- _Supplied entries_:
- - - -

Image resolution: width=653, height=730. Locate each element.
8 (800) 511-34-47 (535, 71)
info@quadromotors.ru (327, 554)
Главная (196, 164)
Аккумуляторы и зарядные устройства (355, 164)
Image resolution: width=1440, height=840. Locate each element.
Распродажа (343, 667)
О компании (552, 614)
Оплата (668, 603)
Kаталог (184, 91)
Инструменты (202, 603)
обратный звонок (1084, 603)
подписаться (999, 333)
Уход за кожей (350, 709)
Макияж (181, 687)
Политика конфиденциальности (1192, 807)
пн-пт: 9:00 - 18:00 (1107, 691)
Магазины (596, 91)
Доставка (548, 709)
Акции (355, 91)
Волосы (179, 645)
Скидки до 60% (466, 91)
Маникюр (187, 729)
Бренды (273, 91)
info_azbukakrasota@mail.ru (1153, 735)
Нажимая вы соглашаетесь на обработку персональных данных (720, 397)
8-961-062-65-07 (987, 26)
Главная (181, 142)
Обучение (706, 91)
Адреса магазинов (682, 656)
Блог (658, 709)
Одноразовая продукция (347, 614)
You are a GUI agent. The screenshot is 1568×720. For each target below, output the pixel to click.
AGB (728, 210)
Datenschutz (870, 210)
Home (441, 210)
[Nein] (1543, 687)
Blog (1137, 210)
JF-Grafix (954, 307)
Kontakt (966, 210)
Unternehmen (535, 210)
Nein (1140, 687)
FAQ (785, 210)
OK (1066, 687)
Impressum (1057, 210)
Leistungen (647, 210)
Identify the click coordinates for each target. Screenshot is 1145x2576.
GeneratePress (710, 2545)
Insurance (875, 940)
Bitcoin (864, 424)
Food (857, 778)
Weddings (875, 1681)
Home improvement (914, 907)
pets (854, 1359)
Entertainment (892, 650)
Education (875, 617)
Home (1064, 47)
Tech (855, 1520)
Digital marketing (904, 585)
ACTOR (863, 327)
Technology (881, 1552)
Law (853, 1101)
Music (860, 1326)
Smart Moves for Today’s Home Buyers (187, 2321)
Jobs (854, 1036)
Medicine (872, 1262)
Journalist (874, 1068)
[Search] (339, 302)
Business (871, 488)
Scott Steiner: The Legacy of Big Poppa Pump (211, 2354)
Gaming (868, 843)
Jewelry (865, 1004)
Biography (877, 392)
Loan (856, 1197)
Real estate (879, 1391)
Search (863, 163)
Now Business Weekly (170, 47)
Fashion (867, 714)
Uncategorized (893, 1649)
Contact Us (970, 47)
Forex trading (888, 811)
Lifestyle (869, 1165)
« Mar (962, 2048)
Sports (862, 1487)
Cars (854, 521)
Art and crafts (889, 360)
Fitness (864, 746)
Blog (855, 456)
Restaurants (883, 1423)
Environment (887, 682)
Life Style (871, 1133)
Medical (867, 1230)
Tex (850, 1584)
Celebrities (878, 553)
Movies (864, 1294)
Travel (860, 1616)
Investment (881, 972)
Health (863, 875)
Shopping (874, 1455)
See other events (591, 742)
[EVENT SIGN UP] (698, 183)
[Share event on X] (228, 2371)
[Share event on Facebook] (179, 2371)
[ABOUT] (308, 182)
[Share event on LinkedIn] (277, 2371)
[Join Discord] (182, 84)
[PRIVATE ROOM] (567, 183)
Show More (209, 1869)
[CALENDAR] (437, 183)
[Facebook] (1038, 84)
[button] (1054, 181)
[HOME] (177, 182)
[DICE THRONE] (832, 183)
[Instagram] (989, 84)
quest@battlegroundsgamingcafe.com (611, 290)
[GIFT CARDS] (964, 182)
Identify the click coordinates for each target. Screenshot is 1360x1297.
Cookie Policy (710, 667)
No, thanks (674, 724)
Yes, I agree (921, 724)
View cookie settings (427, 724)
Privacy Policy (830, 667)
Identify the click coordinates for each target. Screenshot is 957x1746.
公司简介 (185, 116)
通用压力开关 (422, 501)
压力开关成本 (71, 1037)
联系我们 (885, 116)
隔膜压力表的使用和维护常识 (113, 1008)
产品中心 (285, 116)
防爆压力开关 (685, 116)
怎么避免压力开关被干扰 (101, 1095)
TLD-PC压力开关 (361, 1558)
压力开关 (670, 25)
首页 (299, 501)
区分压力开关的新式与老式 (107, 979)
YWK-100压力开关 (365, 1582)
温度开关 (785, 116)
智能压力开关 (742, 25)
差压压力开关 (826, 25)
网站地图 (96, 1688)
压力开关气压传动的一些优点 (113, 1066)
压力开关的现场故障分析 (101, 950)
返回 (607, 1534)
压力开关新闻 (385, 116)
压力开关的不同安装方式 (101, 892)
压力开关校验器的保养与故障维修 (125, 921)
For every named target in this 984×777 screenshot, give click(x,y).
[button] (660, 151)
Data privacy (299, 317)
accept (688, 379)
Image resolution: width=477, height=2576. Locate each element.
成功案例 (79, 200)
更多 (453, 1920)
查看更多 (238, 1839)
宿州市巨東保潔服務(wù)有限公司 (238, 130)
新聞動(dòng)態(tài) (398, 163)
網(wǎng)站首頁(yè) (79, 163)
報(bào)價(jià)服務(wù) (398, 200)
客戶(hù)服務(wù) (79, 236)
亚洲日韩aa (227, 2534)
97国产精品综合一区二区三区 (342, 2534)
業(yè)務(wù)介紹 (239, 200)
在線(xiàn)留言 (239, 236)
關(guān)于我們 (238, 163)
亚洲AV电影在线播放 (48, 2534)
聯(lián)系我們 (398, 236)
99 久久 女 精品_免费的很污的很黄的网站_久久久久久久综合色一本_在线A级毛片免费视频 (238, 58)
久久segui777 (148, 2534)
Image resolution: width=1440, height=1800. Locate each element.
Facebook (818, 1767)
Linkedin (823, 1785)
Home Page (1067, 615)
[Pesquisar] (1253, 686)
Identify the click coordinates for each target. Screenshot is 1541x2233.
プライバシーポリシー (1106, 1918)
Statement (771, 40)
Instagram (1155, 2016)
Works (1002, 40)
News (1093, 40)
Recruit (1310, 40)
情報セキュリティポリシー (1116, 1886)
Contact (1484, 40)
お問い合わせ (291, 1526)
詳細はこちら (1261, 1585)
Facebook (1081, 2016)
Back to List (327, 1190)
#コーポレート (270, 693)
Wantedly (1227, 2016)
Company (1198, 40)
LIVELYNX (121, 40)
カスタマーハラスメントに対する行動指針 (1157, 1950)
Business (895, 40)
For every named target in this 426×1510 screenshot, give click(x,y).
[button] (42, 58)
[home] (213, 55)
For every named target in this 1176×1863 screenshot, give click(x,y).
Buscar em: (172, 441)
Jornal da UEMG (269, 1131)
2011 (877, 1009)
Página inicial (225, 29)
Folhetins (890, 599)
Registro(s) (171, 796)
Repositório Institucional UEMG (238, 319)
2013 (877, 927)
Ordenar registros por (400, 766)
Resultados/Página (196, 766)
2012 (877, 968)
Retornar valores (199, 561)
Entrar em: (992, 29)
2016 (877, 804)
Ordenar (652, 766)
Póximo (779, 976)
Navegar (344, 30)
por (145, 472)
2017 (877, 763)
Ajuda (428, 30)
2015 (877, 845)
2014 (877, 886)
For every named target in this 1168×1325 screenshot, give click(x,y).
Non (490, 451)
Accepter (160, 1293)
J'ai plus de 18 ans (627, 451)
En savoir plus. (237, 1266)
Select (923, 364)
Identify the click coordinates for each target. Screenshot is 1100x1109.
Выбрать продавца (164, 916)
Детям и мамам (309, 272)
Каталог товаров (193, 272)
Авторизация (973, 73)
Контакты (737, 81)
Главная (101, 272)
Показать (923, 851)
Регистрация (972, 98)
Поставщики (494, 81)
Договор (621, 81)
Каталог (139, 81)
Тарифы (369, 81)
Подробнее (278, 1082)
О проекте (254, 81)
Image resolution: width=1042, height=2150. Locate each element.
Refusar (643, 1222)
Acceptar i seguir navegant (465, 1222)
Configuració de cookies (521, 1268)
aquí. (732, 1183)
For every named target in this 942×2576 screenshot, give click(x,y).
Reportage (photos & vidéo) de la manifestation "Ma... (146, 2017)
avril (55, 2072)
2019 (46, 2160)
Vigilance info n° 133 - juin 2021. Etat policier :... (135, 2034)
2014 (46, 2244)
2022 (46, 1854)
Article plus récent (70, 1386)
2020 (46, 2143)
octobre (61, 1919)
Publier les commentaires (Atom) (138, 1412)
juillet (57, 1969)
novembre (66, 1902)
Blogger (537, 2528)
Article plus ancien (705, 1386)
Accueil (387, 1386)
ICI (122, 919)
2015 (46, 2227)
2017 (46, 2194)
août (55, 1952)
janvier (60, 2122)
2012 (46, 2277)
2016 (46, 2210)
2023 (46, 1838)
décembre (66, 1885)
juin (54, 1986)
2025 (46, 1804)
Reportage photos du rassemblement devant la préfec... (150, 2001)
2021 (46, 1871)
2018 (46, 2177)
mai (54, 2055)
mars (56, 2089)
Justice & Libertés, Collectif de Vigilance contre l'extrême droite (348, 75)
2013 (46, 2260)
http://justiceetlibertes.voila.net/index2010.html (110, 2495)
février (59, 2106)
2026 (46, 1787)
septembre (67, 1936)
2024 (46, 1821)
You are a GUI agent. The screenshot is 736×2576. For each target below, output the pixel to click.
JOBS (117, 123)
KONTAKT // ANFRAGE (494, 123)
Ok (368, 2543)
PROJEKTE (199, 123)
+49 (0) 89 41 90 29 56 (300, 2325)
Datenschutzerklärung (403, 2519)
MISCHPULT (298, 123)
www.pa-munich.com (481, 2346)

- - - -

- _What you need to do_: Copy out, word for word, the part of the entries above that begins at the line with "2012 (877, 968)" and ends at the line with "Детям и мамам (309, 272)", including both.

- _Answer for this exercise_:
2012 (877, 968)
Retornar valores (199, 561)
Entrar em: (992, 29)
2016 (877, 804)
Ordenar (652, 766)
Póximo (779, 976)
Navegar (344, 30)
por (145, 472)
2017 (877, 763)
Ajuda (428, 30)
2015 (877, 845)
2014 (877, 886)
For every named target in this 1168×1325 screenshot, give click(x,y).
Non (490, 451)
Accepter (160, 1293)
J'ai plus de 18 ans (627, 451)
En savoir plus. (237, 1266)
Select (923, 364)
Identify the click coordinates for each target. Screenshot is 1100x1109.
Выбрать продавца (164, 916)
Детям и мамам (309, 272)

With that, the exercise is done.